It may seem counter-intuitive, but I find that peer review can undercut some of the seemingly autocratic aspects of editorship. No editors I know only publish essays that align with their own intellectual proclivities. Yet day-by-day, week-by-week editorial decisions about whom to ask for a peer-review are often quite mundane. They can be made in consultation with colleagues on an Editorial Board. They can be made with conflict-of-interest agreements as guides, and tacit understandings about what constitutes field-specific authority. They can also be made under duress given the number of declined invitations and stony silences that meet review requests. What this means in lived reality: criteria for deciding who is a peer can be lofty, and also quite pedestrian. That said, authors—and indeed readers—deserve to know whom editors trust as peers.

This topic most certainly warrants more discussion, serious debate. Writing only for myself, and my current practice, here is a bit of an opening. At some journals, editors take the ‘peer’ part of peer review quite literally. Full professors are asked to review the work of full professors, independent scholars are paired, as are contingent faculty. I work and think otherwise. For me, like many an editor, expertise is fundamental. Yet it has no singular form. Sometimes the most relevant expertise for an article can be found by seeking out a senior scholar, someone who can bring to bear perspectives that are both deep and expansive. And I do invite reviews from such folks. Consistently turning to the most well-established scholars amongst us, though, runs some risks. Not only can it replicate field orthodoxies, relying heavily on the most senior people in a field can reinscribe and revalidate—implicitly, if not explicitly—the views of those who rose to prominence when the academy was even less capacious (in all senses of that word) than it is now.

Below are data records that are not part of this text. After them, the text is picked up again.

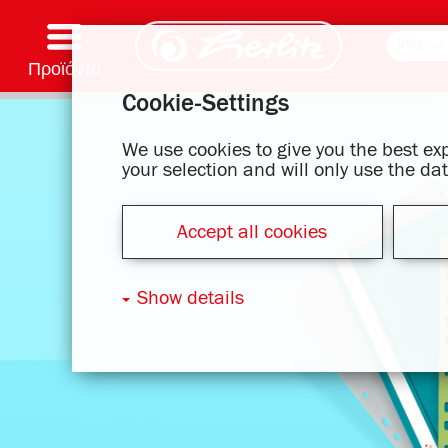
Προϊόντα
Cookie-Settings
Γραφή & Προμήθειες
Χρωματισμός και χειροτεχνία
Σχολικές τσάντες
Τετράδια, μπλοκ σημειώσεων και κάλυμμα βιβλίου
Σημειωματάρια
Αρχεία και φάκελοι
Είδη γραφείου και αποστολής ταχυδρομείου
Σειρά μοτίβου
We use cookies to give you the best e
your selection and will only use the d
Accept all cookies
Show details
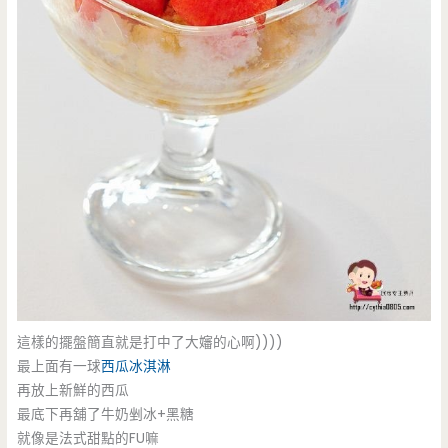
這樣的擺盤簡直就是打中了大嬸的心啊))))
最上面有一球
西瓜冰淇淋
再放上新鮮的西瓜
最底下再舖了牛奶剉冰+黑糖
就像是法式甜點的FU嘛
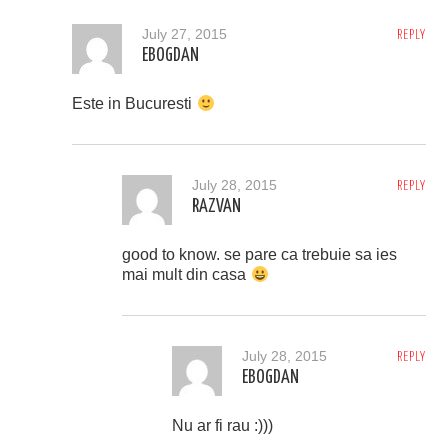
July 27, 2015
REPLY
EBOGDAN
Este in Bucuresti
July 28, 2015
REPLY
RAZVAN
good to know. se pare ca trebuie sa ies
mai mult din casa
July 28, 2015
REPLY
EBOGDAN
Nu ar fi rau :)))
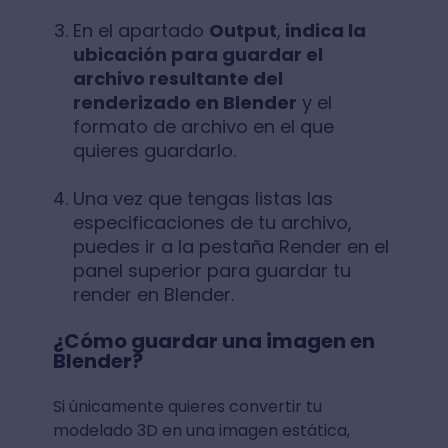
En el apartado
Output
,
indica la
ubicación para guardar el
archivo resultante del
renderizado en Blender
y el
formato de archivo en el que
quieres guardarlo.
Una vez que tengas listas las
especificaciones de tu archivo,
puedes ir a la pestaña Render en el
panel superior para guardar tu
render en Blender.
¿Cómo guardar una imagen en
Blender?
Si únicamente quieres convertir tu
modelado 3D en una imagen estática,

One corrective to the seniority bias, some have suggested, are graduate students since people close to finishing their dissertations are immersed in the relevant literature. Several of my editor colleagues do seek out graduate students as reviewers—including those they work with—seeing mentoring possibilities in the review-writing process. I understand the logic but do not go this route. For one, graduate students are among the most precarious members of the academy: it can be hard for them to refuse an invitation, even if their labor is uncompensated (an arrangement they already know quite a lot about). Moreover, experience has taught me that most graduate students are best able to address the depths of their field of research, less so its breadth. At CLAR the broad view matters. More importantly than all of this, however, graduate students have not often published many articles themselves. This makes it hard for me and others to gauge their mode of thinking, their methodological fluency, their willingness to engage in intellectual debate.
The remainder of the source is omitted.